Je n’avais que peu de temps à Paris. Je me suis précipitée à La Maison Rouge voir « Fatum » (destin) de Jérôme Zonder. L’exposition s’achève le 10 mai. J’ai été très impressionnée.
C’est une exposition de dessins. Certes. Mais c’est bien plus que cela.
Jérôme Zonder a installé un extraordinaire cheminement pour le visiteur.
Puis, on entre dans une cabane (en fait, porte dessinée au mur) et on circule dans des pièces dont les meubles et tableaux sont (donc et encore!) dessinées sur les murs. Le labyrinthe dure, dure…On croit toujours qu’on est arrivé au bout… Mais on tourne, on tourne… Sans cesse… Au hasard de notre visite, on découvre portraits d’enfants, autoportraits, têtes d’insectes, scènes de tortures, jeux sadiques d’enfants, mains, sexe, pieds, descente aux enfers… Nombreuses sont les références au cinéma, aux violences réelles du monde (Shoa, génocides etc), à des artistes anciens (van der Weyden par exemple).
Cette progression à l’intérieur du monde de Zonder est assez troublante. Car on est en fait en immersion à la fois dans le dessin lui-même, dans la pensée de l’artiste, dans sa vie, dans son art…C’est vertigineux.
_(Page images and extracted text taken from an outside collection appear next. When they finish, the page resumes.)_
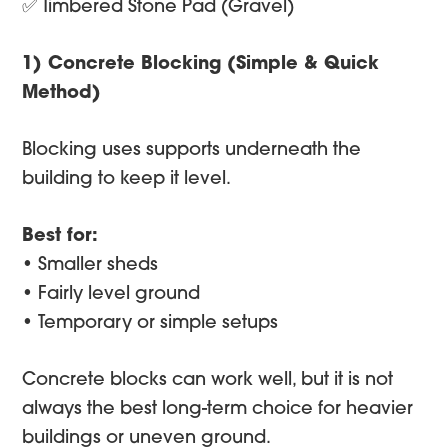
✅ Timbered Stone Pad (Gravel)
1) Concrete Blocking (Simple & Quick
Method)
Blocking uses supports underneath the
building to keep it level.
Best for:
• Smaller sheds
• Fairly level ground
• Temporary or simple setups
Concrete blocks can work well, but it is not
always the best long-term choice for heavier
buildings or uneven ground.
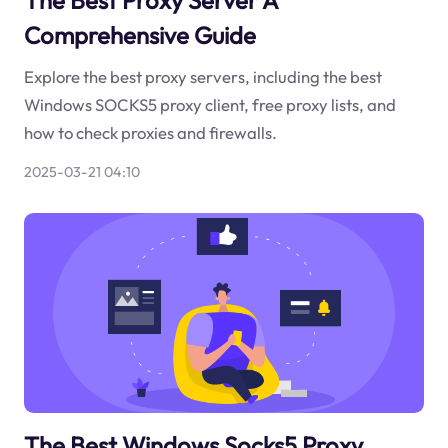
The Best Proxy Server A
Comprehensive Guide
Explore the best proxy servers, including the best
Windows SOCKS5 proxy client, free proxy lists, and
how to check proxies and firewalls.
2025-03-21 04:10
The Best Windows Socks5 Proxy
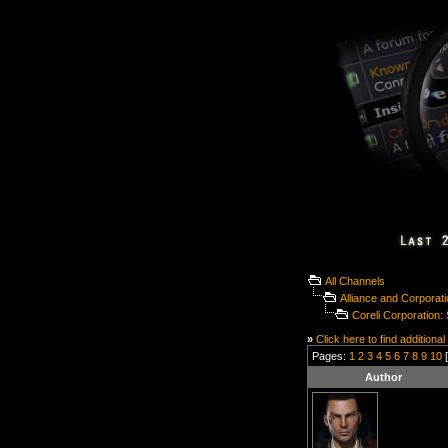
All Channels
Alliance and Corporat
Coreli Corporation
»
Click here to find additional
Pages:
1
2
3
4
5
6
7
8
9
10
[
Author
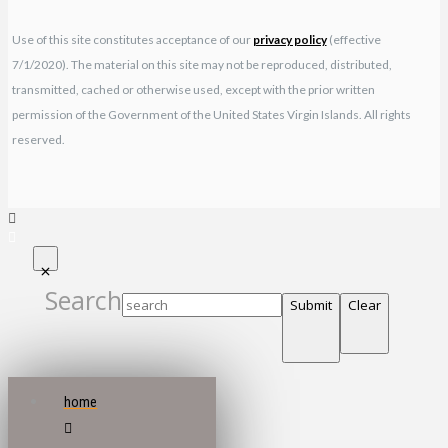
Use of this site constitutes acceptance of our
privacy policy
(effective
7/1/2020). The material on this site may not be reproduced, distributed,
transmitted, cached or otherwise used, except with the prior written
permission of the Government of the United States Virgin Islands. All rights
reserved.
Search
Submit
Clear
home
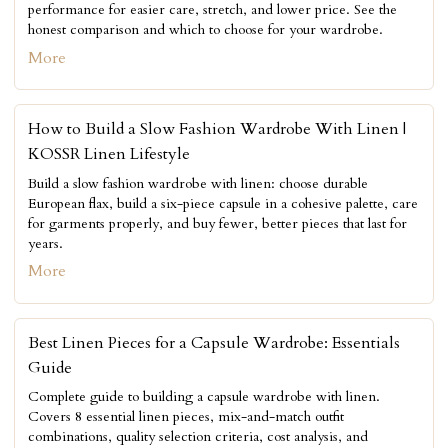
performance for easier care, stretch, and lower price. See the
honest comparison and which to choose for your wardrobe.
More
How to Build a Slow Fashion Wardrobe With Linen |
KOSSR Linen Lifestyle
Build a slow fashion wardrobe with linen: choose durable
European flax, build a six-piece capsule in a cohesive palette, care
for garments properly, and buy fewer, better pieces that last for
years.
More
Best Linen Pieces for a Capsule Wardrobe: Essentials
Guide
Complete guide to building a capsule wardrobe with linen.
Covers 8 essential linen pieces, mix-and-match outfit
combinations, quality selection criteria, cost analysis, and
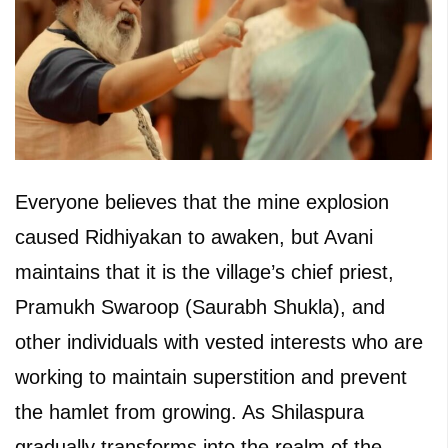
Everyone believes that the mine explosion
caused Ridhiyakan to awaken, but Avani
maintains that it is the village’s chief priest,
Pramukh Swaroop (Saurabh Shukla), and
other individuals with vested interests who are
working to maintain superstition and prevent
the hamlet from growing. As Shilaspura
gradually transforms into the realm of the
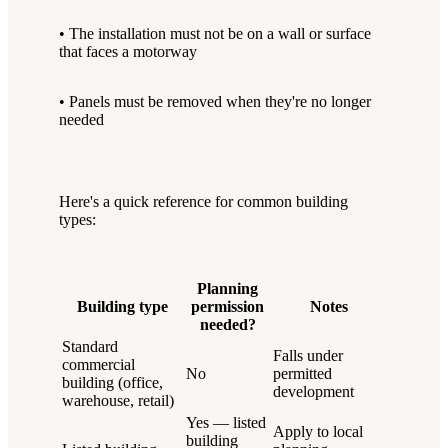
• The installation must not be on a wall or surface
that faces a motorway
• Panels must be removed when they're no longer
needed
Here's a quick reference for common building
types:
Planning
Building type
permission
Notes
needed?
Standard
Falls under
commercial
No
permitted
building (office,
development
warehouse, retail)
Yes — listed
Apply to local
building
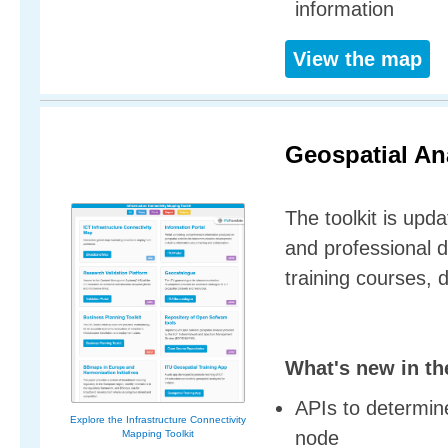
information
View the map
Geospatial Ana
The toolkit is upda
and professional 
training courses, 
What's new in th
APIs to determine
Explore the Infrastructure Connectivity
node
Mapping Toolkit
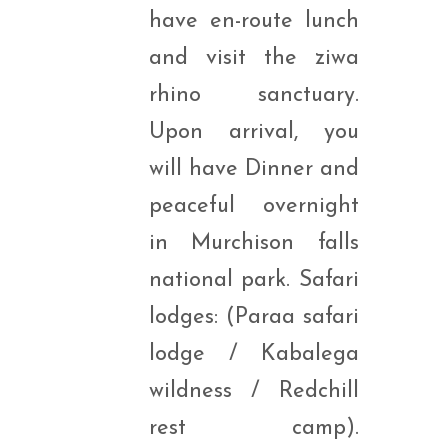
have en-route lunch
and visit the ziwa
rhino sanctuary.
Upon arrival, you
will have Dinner and
peaceful overnight
in Murchison falls
national park. Safari
lodges: (Paraa safari
lodge / Kabalega
wildness / Redchill
rest camp).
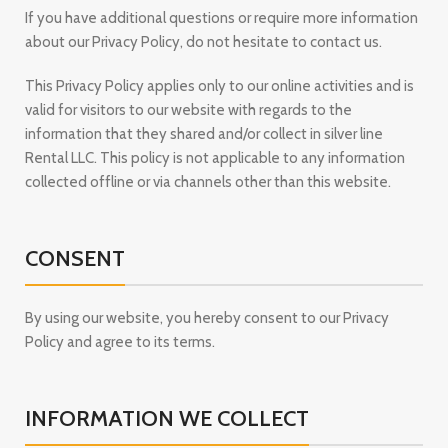
If you have additional questions or require more information
about our Privacy Policy, do not hesitate to contact us.
This Privacy Policy applies only to our online activities and is
valid for visitors to our website with regards to the
information that they shared and/or collect in silver line
Rental LLC. This policy is not applicable to any information
collected offline or via channels other than this website.
CONSENT
By using our website, you hereby consent to our Privacy
Policy and agree to its terms.
INFORMATION WE COLLECT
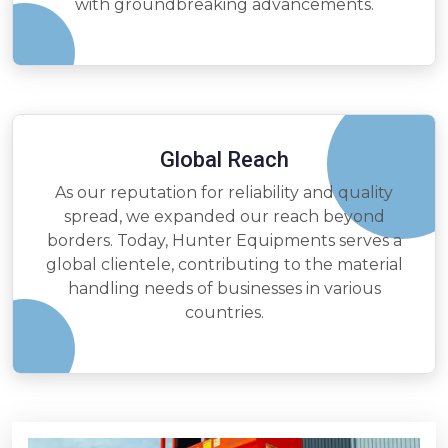
with groundbreaking advancements.
Global Reach
As our reputation for reliability and quality
spread, we expanded our reach beyond
borders. Today, Hunter Equipments serves a
global clientele, contributing to the material
handling needs of businesses in various
countries.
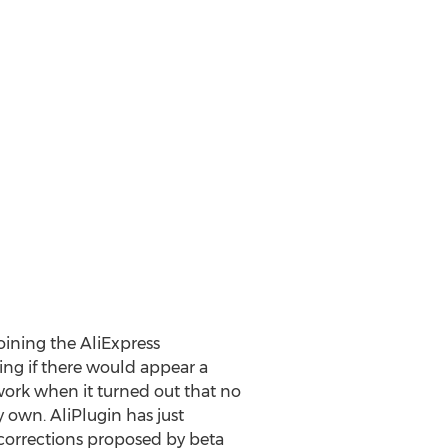
oining the AliExpress
ng if there would appear a
dwork when it turned out that no
 own. AliPlugin has just
corrections proposed by beta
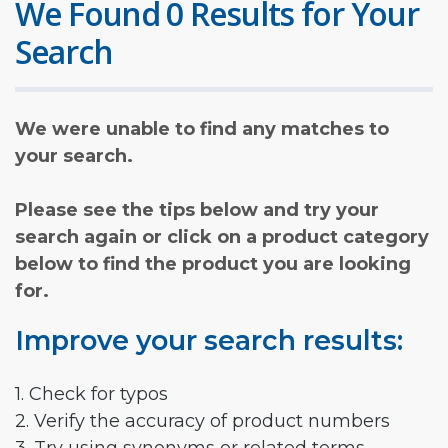
We Found 0 Results for Your
Search
We were unable to find any matches to
your search.
Please see the tips below and try your
search again or click on a product category
below to find the product you are looking
for.
Improve your search results:
1. Check for typos
2. Verify the accuracy of product numbers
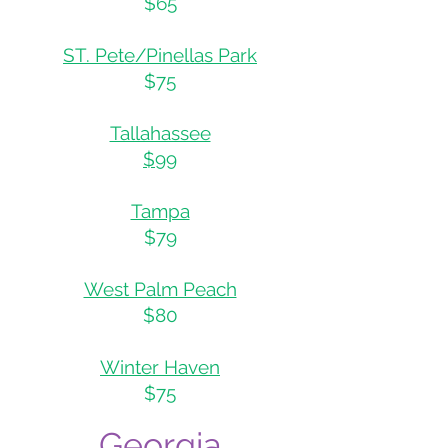
$65
ST. Pete/Pinellas Park
$75
Tallahassee
$99
Tampa
$79
West Palm Peach
$80
Winter Haven
$75
Georgia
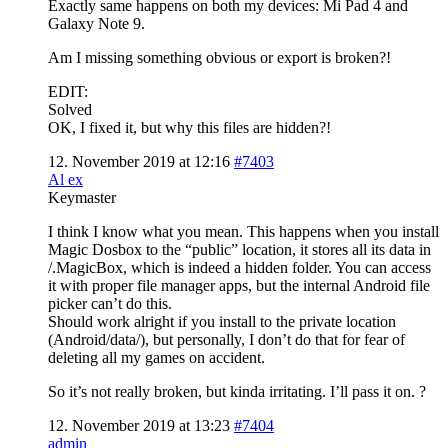
Exactly same happens on both my devices: Mi Pad 4 and
Galaxy Note 9.
Am I missing something obvious or export is broken?!
EDIT:
Solved
OK, I fixed it, but why this files are hidden?!
12. November 2019 at 12:16
#7403
Al ex
Keymaster
I think I know what you mean. This happens when you install
Magic Dosbox to the “public” location, it stores all its data in
/.MagicBox, which is indeed a hidden folder. You can access
it with proper file manager apps, but the internal Android file
picker can’t do this.
Should work alright if you install to the private location
(Android/data/), but personally, I don’t do that for fear of
deleting all my games on accident.
So it’s not really broken, but kinda irritating. I’ll pass it on. ?
12. November 2019 at 13:23
#7404
admin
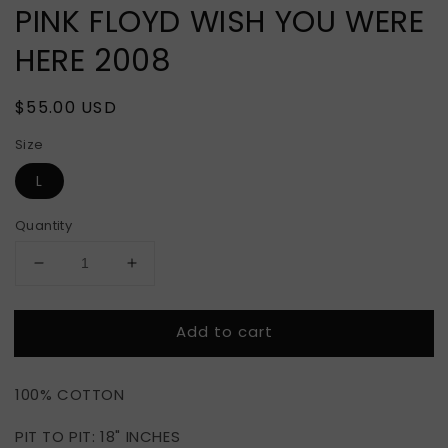
PINK FLOYD WISH YOU WERE
HERE 2008
Regular
$55.00 USD
price
Size
L
Quantity
Decrease
Increase
quantity
quantity
for
for
Add to cart
PINK
PINK
FLOYD
FLOYD
WISH
WISH
100% COTTON
YOU
YOU
WERE
WERE
PIT TO PIT: 18" INCHES
HERE
HERE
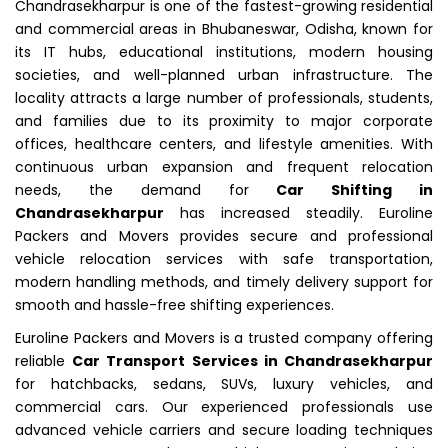
Chandrasekharpur is one of the fastest-growing residential
and commercial areas in Bhubaneswar, Odisha, known for
its IT hubs, educational institutions, modern housing
societies, and well-planned urban infrastructure. The
locality attracts a large number of professionals, students,
and families due to its proximity to major corporate
offices, healthcare centers, and lifestyle amenities. With
continuous urban expansion and frequent relocation
needs, the demand for
Car Shifting in
Chandrasekharpur
has increased steadily. Euroline
Packers and Movers provides secure and professional
vehicle relocation services with safe transportation,
modern handling methods, and timely delivery support for
smooth and hassle-free shifting experiences.
Euroline Packers and Movers is a trusted company offering
reliable
Car Transport Services in Chandrasekharpur
for hatchbacks, sedans, SUVs, luxury vehicles, and
commercial cars. Our experienced professionals use
advanced vehicle carriers and secure loading techniques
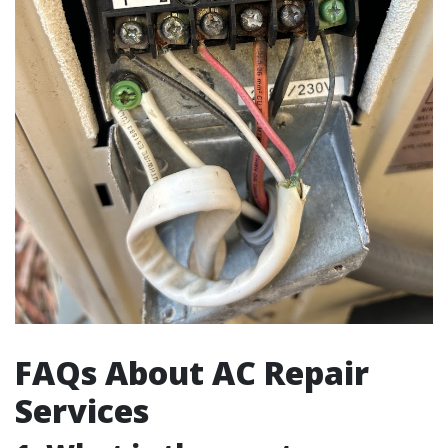
FAQs About AC Repair
Services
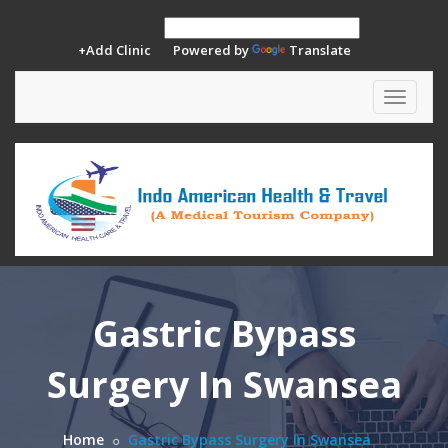
+Add Clinic
Powered by
Translate
Toggle
navigat
Gastric Bypass
Surgery In Swansea
Home
Gastric Bypass Surgery In Swansea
L’oeuvre frise l’obsession, et on se noie dedans.
Le circuit se termine par un passage complètement obscur, juste après une salle de dessins réalisés à partir de photos prises dans un ghetto, ou depuis une chambre à gaz. J’avoue avoir hésité à m’engager seule dans ce couloir noir, couloir de la mort! La lueur, après le virage, est la bienvenue!
Zonder exploite le dessin jusqu’au bout du bout! Outils, matériaux, techniques, registres… Bic, mine de plomb, encre de Chine, fusain, doigt trempé dans la poudre graphite etc. Les papiers, supports de dessins, sont réutilisés et collés en guise de papier peint au mur, ou « mâchés » pour un bas-relief. La manière est enfantine, ou réaliste, ou fignolée etc. Le dessin ici est une matière vivante, un organe vivant, ou un corps vivant. L’artiste s’en nourrit, ne fait plus qu’un avec lui…ou se laisse dévorer par lui.